1.1 Open the EKS cluster and add a node group

In the AWS Console:
  1. Go to Amazon EKSClusters.
  2. Select your cluster.
  3. Open the Compute tab.
  4. Choose Add node group.

1.2 Basics

Configure:
  • Name Use something descriptive and versioned, for example:
    production-core-ng-v2
    
    A good pattern is: env-project-function-version.
  • Node IAM role Choose the role with standard EKS worker node permissions, or create one if needed.
  • (Optional) Launch template Use a launch template if you need:
    • Custom AMI or user data
    • Specific disk types / encryption settings
    • Extra EC2-level configuration
  • (Optional) Labels / Taints / Tags
    • Example label:
      nodepool = new
      
    • Example taint (useful for GPU-only workloads or to keep pods off until you’re ready):
      key = no-scheduling
      effect = NoSchedule
      

1.3 Compute configuration

Under Compute configuration:
  • AMI type
    • General-purpose: Amazon Linux 2 or AL2023. AL2023 is newer and has different defaults; validate compatibility for your workloads.
    • GPU: Amazon Linux 2 GPU (or a Bottlerocket GPU variant if you already use Bottlerocket).
  • Capacity type
    • On-Demand for predictable capacity.
    • Spot only if your workloads tolerate interruption and you have a proper Spot strategy.
  • Instance types
    • Example general-purpose instance:
      m6a.xlarge
      
    • If you’re using MilkStraw AI recommender, set this to the recommended instance type(s) from your report.
  • Disk size
    • For most applications: 50–100 GiB root volume is sufficient.
    • Increase if pods make heavy use of emptyDir volumes or local caching.
  • Scaling
    • Set Desired, Min, and Max. For example:
      Desired capacity: 2
      Min size:         1
      Max size:         10
      
    • If you run Cluster Autoscaler, ensure these values work with your expected scale range.

1.4 Networking

Under Networking:
  • Subnets
    • Select the subnets where you want worker nodes to live.
    • For public subnets, confirm:
      • MapPublicIpOnLaunch=true
      • Proper EKS tags as mentioned above.
  • (Optional) SSH key pair
    • Add an SSH key only if you need direct SSH access to nodes.
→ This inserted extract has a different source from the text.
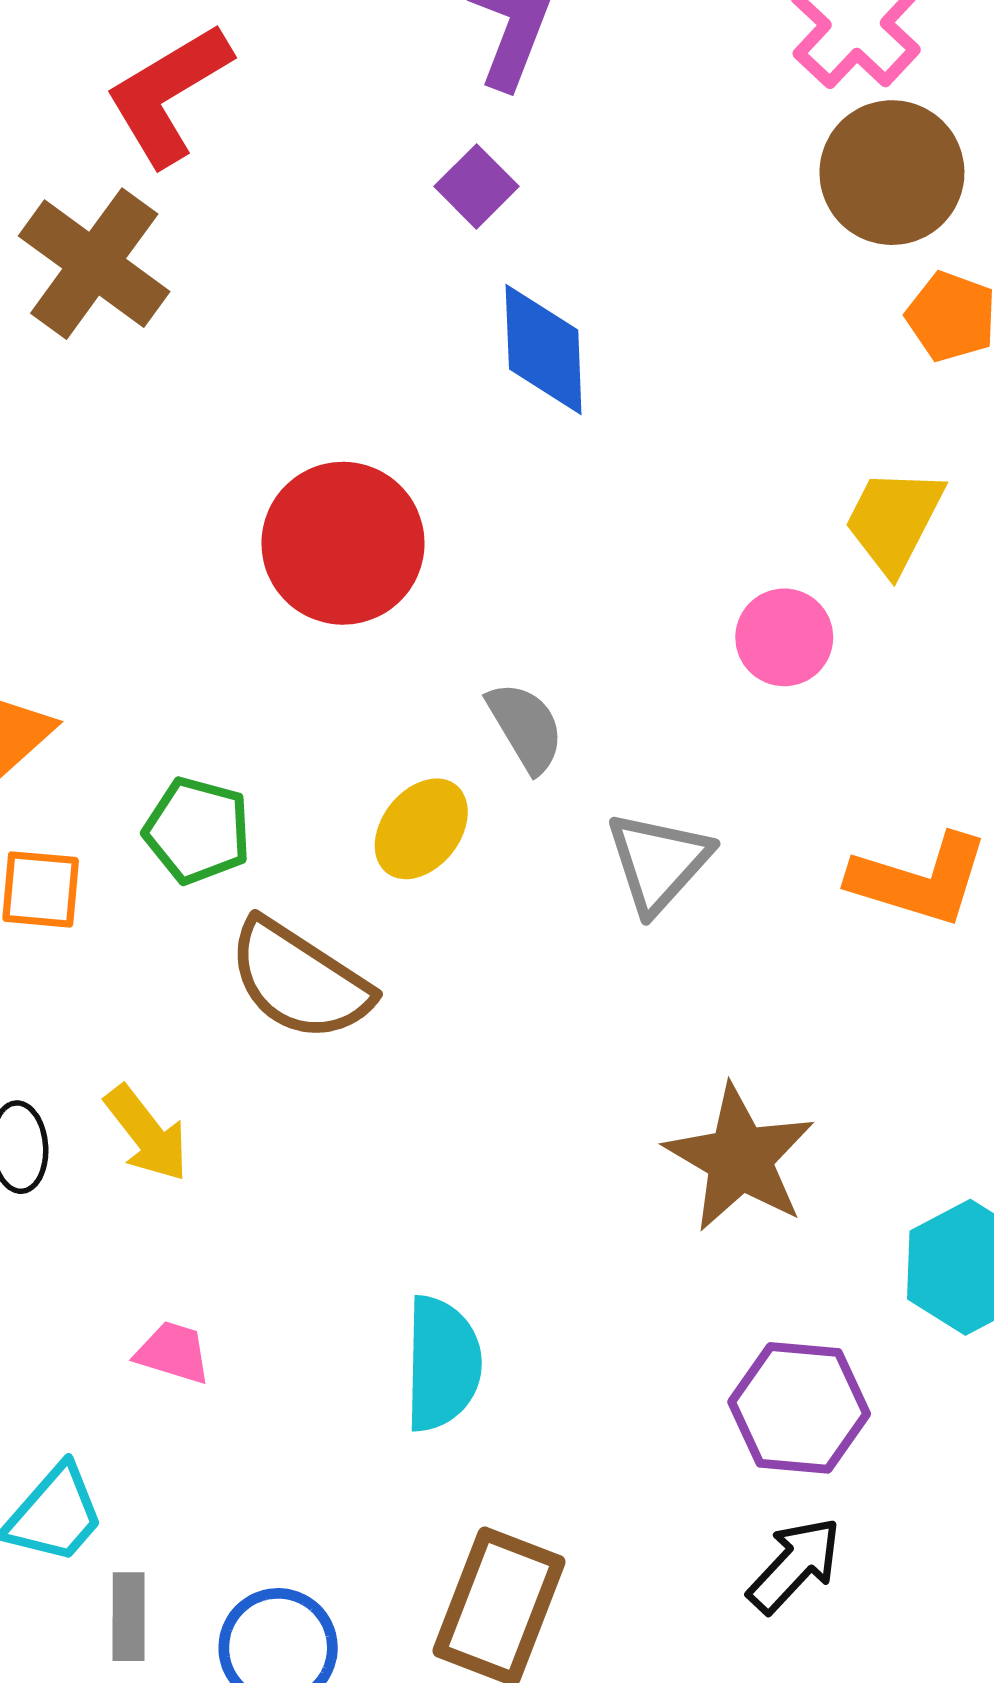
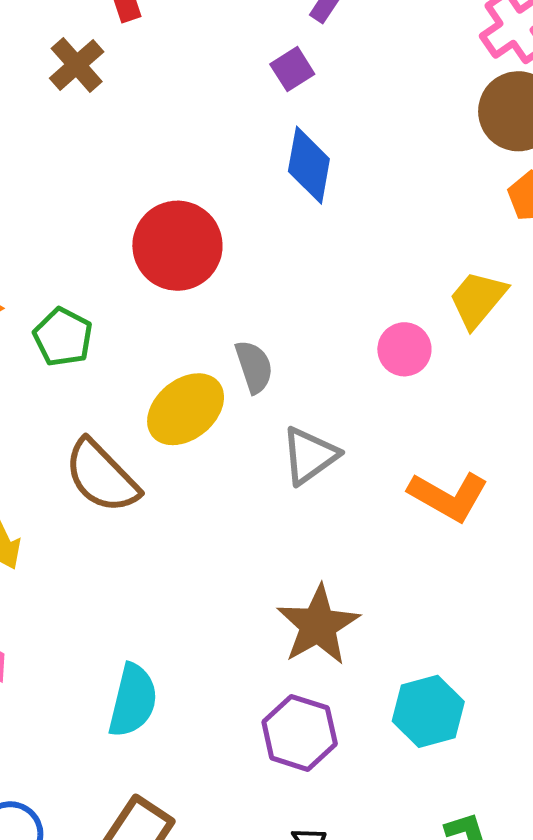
brown cross: (94, 264) -> (77, 65), size x0.7
yellow ellipse: (421, 829) -> (186, 409), size x1.4
green pentagon: (197, 830) -> (63, 337), moved
purple hexagon: (799, 1408) -> (300, 733), moved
1.5 Create and verify node readiness

Create the node group and wait for nodes to join the cluster. Watch nodes until they are Ready:
kubectl get nodes --watch

GPU clusters

If these are GPU nodes, install the NVIDIA device plugin after the nodes are Ready. In the NVIDIA k8s-device-plugin GitHub repo, locate the latest DaemonSet manifest and apply it:
kubectl apply -f <NVIDIA_DEVICE_PLUGIN_YAML_URL>

Step 2 · Move workloads to the new node group

You now have both old and new node groups attached to the cluster. The goal is to:
  1. Stop new pods from landing on the old nodes.
  2. Let the scheduler and Cluster Autoscaler move workloads to the new group.
  3. Drain and empty the old nodes.
The examples below assume you’re using Managed Node Groups.

2.1 Taint the old node group (EKS-managed taint)
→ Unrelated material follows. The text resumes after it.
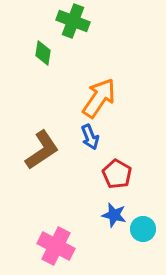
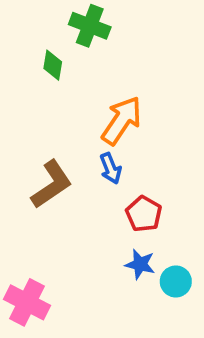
pink cross: (56, 246) -> (27, 302), moved

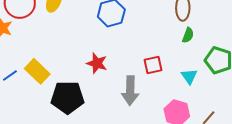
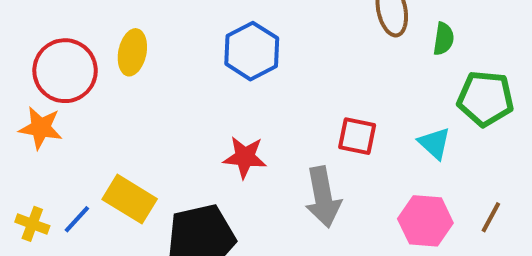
green semicircle: (188, 35) -> (444, 39), moved
red square: (153, 65) -> (357, 136), turned 36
First, add a taint to the old node group to prevent new pods from scheduling on it while existing pods continue running:
aws eks update-nodegroup-config \
  --cluster-name <CLUSTER_NAME> \
  --nodegroup-name <OLD_NODE_GROUP_NAME> \
  --taints addOrUpdateTaints='[{key=no-scheduling,effect=NO_SCHEDULE}]'

2.2 Cordon the old nodes

Cordoning marks nodes as unschedulable at the Kubernetes level:
kubectl get nodes -l eks.amazonaws.com/nodegroup=<OLD_NODE_GROUP_NAME> -o name \
  | xargs -n1 kubectl cordon
New pods will no longer be placed on these nodes.

2.3 Drain the old nodes

Drain nodes to evict pods safely and move them to the new node group:
kubectl drain <OLD_NODE_NAME> \
  --ignore-daemonsets \
  --delete-emptydir-data \
  --grace-period=60 \
  --timeout=10m
Flags:
  • --ignore-daemonsets DaemonSet pods are not evicted by drain. They are terminated when the node is deleted.
  • --delete-emptydir-data Only use if pods don’t rely on data inside emptyDir volumes, as that data will be lost.
Additional considerations:
  • PodDisruptionBudgets (PDBs) If PDBs are strict, kubectl drain may block until disruptions are allowed. You might temporarily increase maxUnavailable for smoother migrations.
  • Unmanaged pods If some pods are not controlled by a Deployment, ReplicaSet, or DaemonSet, you may need --force. Use this carefully and only if you understand the impact.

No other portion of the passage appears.